Type of Event
The first thing to consider is the kind of social experience that will be comfortable for you, and help you feel encouraged about continuing to explore. Our various events provide different social experiences and atmospheres. It is helpful to select the type of event that best suits your personality.
Do you want a large group setting in which you can see a good range of members of the local scene?
The Roland’s Munch the first Tuesday of the month is where it’s at! This munch gathers 100+ local kinksters into all different kinds of play and from many different walks of life.
James St Pub also brings in between 60 to 80 folks each month in a more intimately sized venue.
Do you want a smaller social setting in which you can get a feel for a few people at a time?

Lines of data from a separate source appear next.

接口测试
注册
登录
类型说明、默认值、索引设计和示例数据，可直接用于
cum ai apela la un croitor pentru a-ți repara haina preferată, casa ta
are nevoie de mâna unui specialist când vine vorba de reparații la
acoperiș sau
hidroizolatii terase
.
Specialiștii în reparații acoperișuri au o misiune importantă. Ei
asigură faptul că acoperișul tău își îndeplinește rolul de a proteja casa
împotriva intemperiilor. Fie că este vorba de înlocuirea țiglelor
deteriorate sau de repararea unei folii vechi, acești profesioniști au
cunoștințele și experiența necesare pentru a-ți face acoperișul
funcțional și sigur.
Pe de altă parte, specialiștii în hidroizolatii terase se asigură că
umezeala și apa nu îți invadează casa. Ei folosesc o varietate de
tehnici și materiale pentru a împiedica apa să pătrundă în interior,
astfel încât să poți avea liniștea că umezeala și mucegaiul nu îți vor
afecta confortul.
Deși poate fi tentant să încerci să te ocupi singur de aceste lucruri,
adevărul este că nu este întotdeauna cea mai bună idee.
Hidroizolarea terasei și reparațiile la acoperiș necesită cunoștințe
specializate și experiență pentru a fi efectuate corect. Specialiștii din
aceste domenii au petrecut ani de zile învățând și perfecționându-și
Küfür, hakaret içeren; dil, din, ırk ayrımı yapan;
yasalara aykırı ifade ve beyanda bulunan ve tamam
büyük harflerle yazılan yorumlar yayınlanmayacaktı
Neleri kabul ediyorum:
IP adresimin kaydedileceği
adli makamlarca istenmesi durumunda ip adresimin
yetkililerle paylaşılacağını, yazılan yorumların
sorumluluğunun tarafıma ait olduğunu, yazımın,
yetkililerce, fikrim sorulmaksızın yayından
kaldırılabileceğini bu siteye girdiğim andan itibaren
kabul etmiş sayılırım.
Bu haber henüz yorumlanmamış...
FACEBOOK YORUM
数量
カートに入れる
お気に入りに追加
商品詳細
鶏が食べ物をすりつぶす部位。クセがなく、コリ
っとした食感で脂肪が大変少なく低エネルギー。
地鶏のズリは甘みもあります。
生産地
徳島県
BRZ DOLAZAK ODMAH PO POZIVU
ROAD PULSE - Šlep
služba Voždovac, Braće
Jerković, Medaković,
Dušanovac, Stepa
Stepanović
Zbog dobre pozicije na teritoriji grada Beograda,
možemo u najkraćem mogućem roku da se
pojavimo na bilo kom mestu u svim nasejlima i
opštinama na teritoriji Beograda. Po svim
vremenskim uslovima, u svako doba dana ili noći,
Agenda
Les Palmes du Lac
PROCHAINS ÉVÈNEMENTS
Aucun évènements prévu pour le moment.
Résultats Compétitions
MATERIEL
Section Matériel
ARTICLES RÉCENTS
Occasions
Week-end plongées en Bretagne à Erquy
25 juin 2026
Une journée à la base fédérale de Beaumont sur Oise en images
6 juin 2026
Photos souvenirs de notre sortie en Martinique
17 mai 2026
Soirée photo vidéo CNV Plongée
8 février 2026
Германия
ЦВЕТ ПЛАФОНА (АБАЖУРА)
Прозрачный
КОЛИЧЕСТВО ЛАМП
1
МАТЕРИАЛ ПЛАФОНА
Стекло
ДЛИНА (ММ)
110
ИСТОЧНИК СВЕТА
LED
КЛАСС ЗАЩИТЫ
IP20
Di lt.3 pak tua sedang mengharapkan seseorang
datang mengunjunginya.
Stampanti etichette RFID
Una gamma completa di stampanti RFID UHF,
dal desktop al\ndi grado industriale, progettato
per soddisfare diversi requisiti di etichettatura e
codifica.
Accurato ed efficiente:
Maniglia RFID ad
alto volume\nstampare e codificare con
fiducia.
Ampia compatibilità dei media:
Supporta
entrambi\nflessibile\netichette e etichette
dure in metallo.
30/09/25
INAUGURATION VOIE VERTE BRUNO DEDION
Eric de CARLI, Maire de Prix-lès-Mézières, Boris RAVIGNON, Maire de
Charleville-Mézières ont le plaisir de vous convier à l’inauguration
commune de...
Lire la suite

On the second Tuesday of the month we offer an event for the under 35 age group: TNG Pittsburgh (35 and under). This makes for more low key events, and can be ideal for those who feel more comfortable with their age peers.
Bonus munches on the fifth Tuesday of month at various locations draw about 40 to 60 attendees.
Do you want to learn from more experienced players?
Bridge has three education based events: FUNdamentals, EDGEucation, and The TNG Meeting.
Some of the other local groups like Threshold, Ropebite, Hitchin Bitches also have instructional events.
If you can, think about arriving right at the posted start time. It will allow you to acclimate to the venue, and have more focused conversations with the host and others without the sense of having to compete with as many others for their attention.
What to Wear
You don’t need to dress up, but pick something in which you feel you look good. People show up in work clothes, dresses, jeans and t shirts, Sunday best, and everything in between.
You should only wear fetish, bondage gear, or extremely revealing clothing to parties. And even then, cover up until you’re inside.
If you aren’t sure what to do or say, just ask someone.
We were all new once, people are friendly and happy to help you figure things out if you ask nicely!
Ask first if it’s okay to touch someone before you touch them, even a hug.
Usually, we learn how to behave in group settings by watching others and imitating behavior, however in kink you can’t just mimic what you see people do. The people you see touching each other, in both friendly and intimate ways, have already established that contact. A person you watch hug many people might only hug friends and partners, but have many friends and partners.
It’s okay, and good, to walk up to a group of people and introduce yourself!
Even if they’re all talking and you don’t know them. As long as it doesn’t seem like a private conversation and you don’t interrupt someone mid-sentence, it’s just as simple as walking up and saying, “Hi, I’m Pavlov. I’m new here.”
If you’re at a party, don’t approach or interrupt people playing, or who are engaged in aftercare, (which looks private and intimate, frequently involves cuddling).
Be friendly and open minded!
It’s okay if you’re not accustomed to sex and kink positive environments. It’s also okay if you’re uncomfortable at first, but try to be polite and non-judgemental. You certainly don’t have to talk about anything you’d like not to. In fact, it’s okay to say, “I’m not comfortable talking about that right now. Can we talk about something else instead?”